OneBit: Towards Extremely Low-bit Large Language Models
Yuzhuang Xu, Xu Han, Zonghan Yang, Shuo Wang, Qingfu Zhu, Zhiyuan Liu, Weidong Liu, Wanxiang Che
TL;DR
This work tackles the challenge of deploying LLMs under extreme quantization by introducing OneBit, a 1-bit weight framework that represents weights as a sign matrix combined with two FP16 value vectors. The authors develop Sign-Value-Independent Decomposition (SVID) to initialize 1-bit models from full-precision weights and employ quantization-aware knowledge distillation to transfer teacher capabilities to the 1-bit student. Empirical results across multiple model families (OPT, LLaMA, LLaMA2) show OneBit with W1A16 significantly closes the gap to FP16, often outperforming PTQ baselines and achieving robust training stability. The work demonstrates substantial memory and potential computational gains, with practical implications for deploying large models on resource-constrained hardware. It also provides detailed ablations to guide future refinements in extremely low-bit quantization and knowledge transfer for LLMs.
Abstract
Model quantification uses low bit-width values to represent the weight matrices of existing models to be quantized, which is a promising approach to reduce both storage and computational overheads of deploying highly anticipated LLMs. However, current quantization methods suffer severe performance degradation when the bit-width is extremely reduced, and thus focus on utilizing 4-bit or 8-bit values to quantize models.
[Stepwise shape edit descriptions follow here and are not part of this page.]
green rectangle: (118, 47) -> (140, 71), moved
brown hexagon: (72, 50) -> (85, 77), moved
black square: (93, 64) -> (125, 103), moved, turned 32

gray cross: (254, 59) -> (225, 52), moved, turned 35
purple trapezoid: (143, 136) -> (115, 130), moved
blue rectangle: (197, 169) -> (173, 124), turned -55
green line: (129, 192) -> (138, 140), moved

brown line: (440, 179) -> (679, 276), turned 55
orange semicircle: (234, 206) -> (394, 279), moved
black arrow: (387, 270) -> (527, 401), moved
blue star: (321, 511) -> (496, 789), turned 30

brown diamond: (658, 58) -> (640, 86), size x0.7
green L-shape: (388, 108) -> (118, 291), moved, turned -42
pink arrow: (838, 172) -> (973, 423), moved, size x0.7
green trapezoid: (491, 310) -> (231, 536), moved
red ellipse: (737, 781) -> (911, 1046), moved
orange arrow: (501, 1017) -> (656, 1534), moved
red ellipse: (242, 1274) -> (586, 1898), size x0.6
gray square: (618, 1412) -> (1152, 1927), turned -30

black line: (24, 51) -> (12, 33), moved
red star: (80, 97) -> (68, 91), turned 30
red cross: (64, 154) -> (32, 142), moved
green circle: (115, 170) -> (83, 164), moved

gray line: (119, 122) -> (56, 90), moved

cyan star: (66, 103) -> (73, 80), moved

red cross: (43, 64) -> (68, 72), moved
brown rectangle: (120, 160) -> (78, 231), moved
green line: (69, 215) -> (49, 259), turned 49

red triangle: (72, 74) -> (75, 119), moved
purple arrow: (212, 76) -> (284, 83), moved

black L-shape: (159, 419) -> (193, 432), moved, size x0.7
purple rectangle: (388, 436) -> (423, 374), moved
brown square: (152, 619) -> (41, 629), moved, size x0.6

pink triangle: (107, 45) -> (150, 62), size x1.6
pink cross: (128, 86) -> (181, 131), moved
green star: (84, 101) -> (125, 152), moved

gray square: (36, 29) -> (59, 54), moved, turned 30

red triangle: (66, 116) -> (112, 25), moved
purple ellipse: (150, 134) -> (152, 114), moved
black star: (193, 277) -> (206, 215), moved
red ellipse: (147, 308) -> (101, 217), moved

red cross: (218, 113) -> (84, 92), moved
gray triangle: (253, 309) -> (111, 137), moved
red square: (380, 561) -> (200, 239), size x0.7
This paper boldly quantizes the weight matrices of LLMs to 1-bit, paving the way for the extremely low bit-width deployment of LLMs. For this target, we introduce a 1-bit model compressing framework named OneBit, including a novel 1-bit parameter representation method to better quantize LLMs as well as an effective parameter initialization method based on matrix decomposition to improve the convergence speed of the quantization framework. Sufficient experimental results indicate that OneBit achieves good performance (at least 81% of the non-quantized performance on LLaMA models) with robust training processes when only using 1-bit weight matrices.